What happened: Lyft expands service area in Metro Vancouver
Why it matters: The move comes as economy moves into Phase 3 of economic restart plan
Metro Vancouver residents looking for more transportation options as the economy reopens can venture a little deeper into the region with Lyft Inc. (Nasdaq:LYFT).
The ride-hailing giant has launched services in Pitt Meadows, Maple Ridge, Belcarra, Langley, Lions Bay and Bowen Island effective Thursday afternoon (July 9).
When Lyft initially entered the B.C. market, it originally only operated in what it described as a “core area.”
That included Vancouver International Airport (YVR) in Richmond, the Pacific National Exhibition grounds near Burnaby and what it describes as the “core” of the City of Vancouver.
That Vancouver core was bounded by Dunbar Street in the west, Victoria Drive in the east and 41st Avenue in the south.
The expansion of Lyft’s local service area comes after Uber Technologies Inc. (NYSE:UBER) announced June 25 it was moving deeper into the Fraser Valley with services in Abbotsford, Aldergrove and Langley Township.
Lyft’s service area goes further north than Uber’s, while Uber’s service area stretches further east.
Lyft's local service area (top) as of July 9 vs. Uber's service area as of June 25
The pandemic, however, stymied the demand for ride-hailing services just a few weeks after Lyft and Uber began offering sanctioned services in B.C. for the first time.
“What we’ve seen from drivers is they’re encouraged by the fact that people are getting out and moving around the region again,” Lyft’s general manager for B.C., Peter Lukomskyj told Business in Vancouver.
“We saw drivers who wanted to work through the pandemic, and now we’re seeing not just those drivers but new drivers come onto the platform as well.

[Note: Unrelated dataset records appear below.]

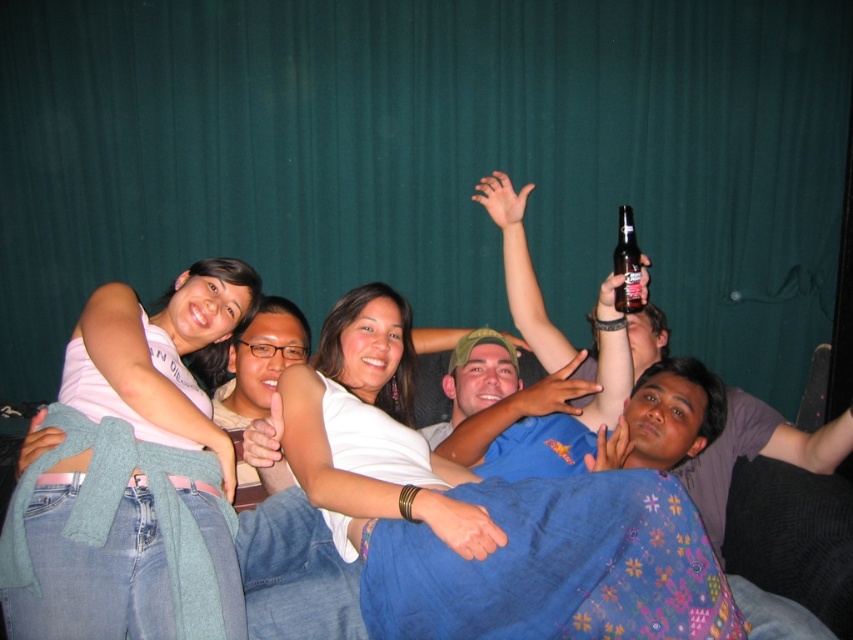 Consider the image. Which is below, white matte tank top at center or clear glass bottle at upper right?

white matte tank top at center

Who is taller, white matte tank top at center or clear glass bottle at upper right?

With more height is white matte tank top at center.

The image size is (853, 640). Identify the location of white matte tank top at center. (132, 477). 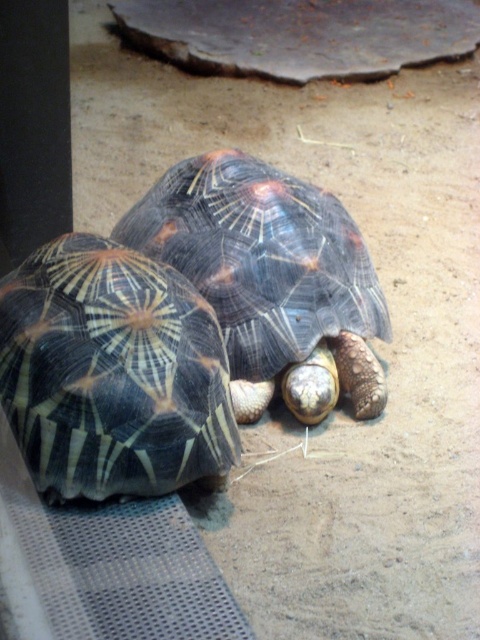 Is shiny black tortoise at center to the left of shiny dark tortoise at center from the viewer's perspective?

Correct, you'll find shiny black tortoise at center to the left of shiny dark tortoise at center.

Which is more to the left, shiny black tortoise at center or shiny dark tortoise at center?

Positioned to the left is shiny black tortoise at center.

Who is more distant from viewer, (12, 337) or (276, 272)?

And obviously we’re facilitating that, making it as easy as possible for people to drive.”
The company has implemented enhanced cleaning and disinfection guidelines for vehicles, but Lukomskyj acknowledged there might still be psychological barriers for some passengers.
Meanwhile, ride-hailing drivers in B.C. must possess a Class 4 licence rather than the more ubiquitous Class 5 licence.
Lukomskyj said recruiting drivers remains the biggest challenge ahead of what he describes as a relaunch of the Lyft in B.C. as the province moves into Phase 3 of the economic restart plan.
“We’re really doubling down on that over the next couple of months,” he said, referring to driver recruitment.
So far 14 companies have been approved by the province’s Passenger Transportation Board to offer ride-hailing services in B.C.
Uber and Lyft were among the first to get the green light, while few B.C.-based companies have launched services.
Among the local operators is Victoria’s LTG Technologies Ltd. (Lucky to Go), which began offering rides in Kelowna on July 1.
Founder Mandeep Rana told BIV most of Lucky to Go’s nearly 50 drivers are former taxi drivers who already possessed the commercial licences necessary to drive.
He estimated 25-30 drivers are now on the road.
So far Lyft and Uber do not offer services outside the Lower Mainland, which is why Rana said he’s focused on regions such as Kelowna and Victoria.
He expects to begin offering services in the capital city later this month.